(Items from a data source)

----

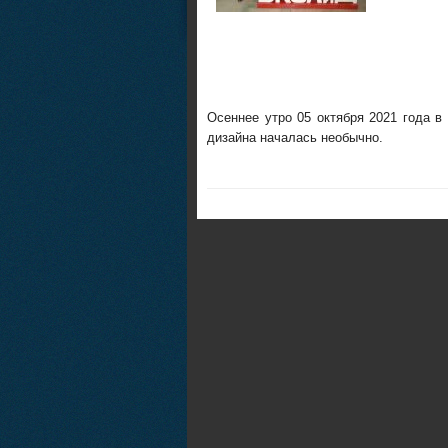
Осеннее утро 05 октября 2021 года в
дизайна началась необычно.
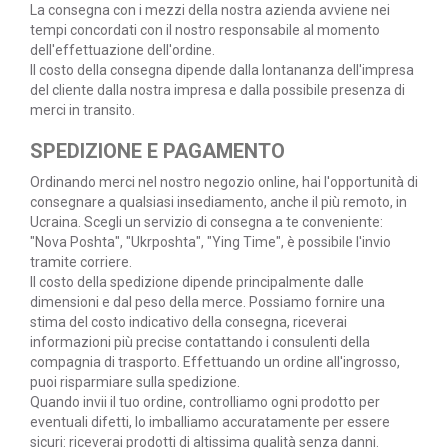
La consegna con i mezzi della nostra azienda avviene nei
tempi concordati con il nostro responsabile al momento
dell'effettuazione dell'ordine.
Il costo della consegna dipende dalla lontananza dell'impresa
del cliente dalla nostra impresa e dalla possibile presenza di
merci in transito.
SPEDIZIONE E PAGAMENTO
Ordinando merci nel nostro negozio online, hai l'opportunità di
consegnare a qualsiasi insediamento, anche il più remoto, in
Ucraina. Scegli un servizio di consegna a te conveniente:
"Nova Poshta", "Ukrposhta", "Ying Time", è possibile l'invio
tramite corriere.
Il costo della spedizione dipende principalmente dalle
dimensioni e dal peso della merce. Possiamo fornire una
stima del costo indicativo della consegna, riceverai
informazioni più precise contattando i consulenti della
compagnia di trasporto. Effettuando un ordine all'ingrosso,
puoi risparmiare sulla spedizione.
Quando invii il tuo ordine, controlliamo ogni prodotto per
eventuali difetti, lo imballiamo accuratamente per essere
sicuri: riceverai prodotti di altissima qualità senza danni.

----

A faithful copy of all the data above is required, printed exactly and with no pictures.

Осеннее утро 05 октября 2021 года в
дизайна началась необычно.
La consegna con i mezzi della nostra azienda avviene nei
tempi concordati con il nostro responsabile al momento
dell'effettuazione dell'ordine.
Il costo della consegna dipende dalla lontananza dell'impresa
del cliente dalla nostra impresa e dalla possibile presenza di
merci in transito.
SPEDIZIONE E PAGAMENTO
Ordinando merci nel nostro negozio online, hai l'opportunità di
consegnare a qualsiasi insediamento, anche il più remoto, in
Ucraina. Scegli un servizio di consegna a te conveniente:
"Nova Poshta", "Ukrposhta", "Ying Time", è possibile l'invio
tramite corriere.
Il costo della spedizione dipende principalmente dalle
dimensioni e dal peso della merce. Possiamo fornire una
stima del costo indicativo della consegna, riceverai
informazioni più precise contattando i consulenti della
compagnia di trasporto. Effettuando un ordine all'ingrosso,
puoi risparmiare sulla spedizione.
Quando invii il tuo ordine, controlliamo ogni prodotto per
eventuali difetti, lo imballiamo accuratamente per essere
sicuri: riceverai prodotti di altissima qualità senza danni.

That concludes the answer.